CollectionDX Network
CollectionDX - Toy Reviews, Toy News, Japanese Toys and Action Figures

Destroy All Podcasts DX Episode 226 - Voyage to the Bottom of the Sea

Comments

2 comments posted
yeeesh

Good episode, I wouldn't watch this movie normally, but I might skip through it to see the sky on fire.

maddmaxx's picture
Posted by maddmaxx on 6 March, 2012 - 11:02
Oh MAN I should have been there for this one

I haven't got to the end yet, but the Seaview submarine is a popular subject for sci-fi modelers. (Irwin Allen in general, along with Gerry Anderson, are a fertile ground.)

BOMBS: It's actually possible for a ballistic-missile submarine to have "more explosive power than was used in all of World War II". Those MIRVs you were talking about could have up to five RV's (Reentry Vehicles, the "warheads") and each RV could have up to a nine-megaton nuclear warhead. It's not too much of an exaggeration to say that a single ballistic-missile submarine could destroy all of the populated land in Russia (although the plan was to fire them all at the command centers in the Ural mountains and hope that nuclear weapons delivered from space could excavate granite)

They actually did do experiments where they exploded nuclear bombs in space to see what would happen; one of these experiments was called "STARFISH PRIME". What it does is make a cloud of charged particles in the upper atmosphere; sort of a miniature, temporary Van Allen Belt. This messes with radio communications, and also satellites that fly through the cloud get messed up. Some people talk about an "EMP attack", where you detonate a nuclear weapon outside the atmosphere and the pulse of electromagnetic energy wrecks all the electronic devices on the ground underneath it (this is what they were doing in Goldeneye.)
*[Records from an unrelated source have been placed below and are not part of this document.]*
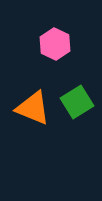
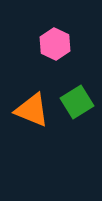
orange triangle: moved 1 px left, 2 px down
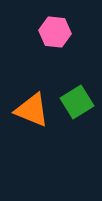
pink hexagon: moved 12 px up; rotated 20 degrees counterclockwise
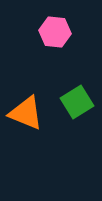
orange triangle: moved 6 px left, 3 px down
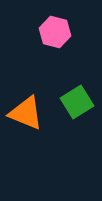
pink hexagon: rotated 8 degrees clockwise
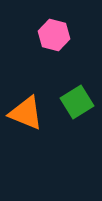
pink hexagon: moved 1 px left, 3 px down
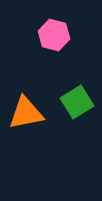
orange triangle: rotated 33 degrees counterclockwise
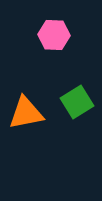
pink hexagon: rotated 12 degrees counterclockwise
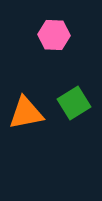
green square: moved 3 px left, 1 px down
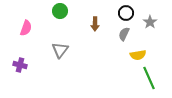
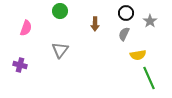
gray star: moved 1 px up
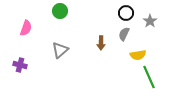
brown arrow: moved 6 px right, 19 px down
gray triangle: rotated 12 degrees clockwise
green line: moved 1 px up
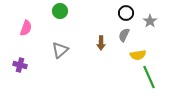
gray semicircle: moved 1 px down
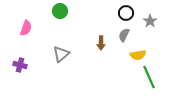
gray triangle: moved 1 px right, 4 px down
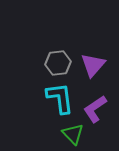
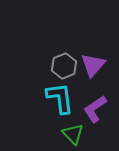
gray hexagon: moved 6 px right, 3 px down; rotated 15 degrees counterclockwise
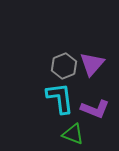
purple triangle: moved 1 px left, 1 px up
purple L-shape: rotated 124 degrees counterclockwise
green triangle: rotated 25 degrees counterclockwise
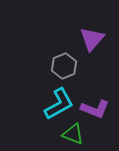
purple triangle: moved 25 px up
cyan L-shape: moved 1 px left, 6 px down; rotated 68 degrees clockwise
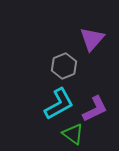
purple L-shape: rotated 48 degrees counterclockwise
green triangle: rotated 15 degrees clockwise
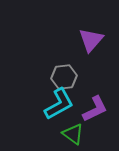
purple triangle: moved 1 px left, 1 px down
gray hexagon: moved 11 px down; rotated 15 degrees clockwise
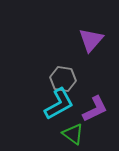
gray hexagon: moved 1 px left, 2 px down; rotated 15 degrees clockwise
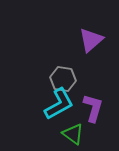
purple triangle: rotated 8 degrees clockwise
purple L-shape: moved 2 px left, 1 px up; rotated 48 degrees counterclockwise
VAN ALLEN BELT: No, there's no way for it to "catch on fire". It is possible, though, that a massive solar flare or coronal mass ejection (CME, aka "the sun freaking exploded and some of it hit the Earth") could significantly increase the number of charged particles flying around in the belt, and that would be a problem for satellites moving through the belt. However, if one of these events put out enough particles that the Van Allen belts were visible from the ground, we'd have bigger problems than the particles because all our atmosphere would have been exploded off the planet.

MARIANAS TRENCH: Do they ever explain why they have to go hang out with Cthulu in order to launch a rocket into space? Usually they go up near the surface to launch the rockets. (Apparently there used to be a gigantic pool where I work where they'd test-launch these missiles; the pool was fifty feet deep and the room went up another hundred feet or so, and they'd shoot the missile out of the tube and catch it in a net. The idea being that they wanted to test how well the launch system worked.)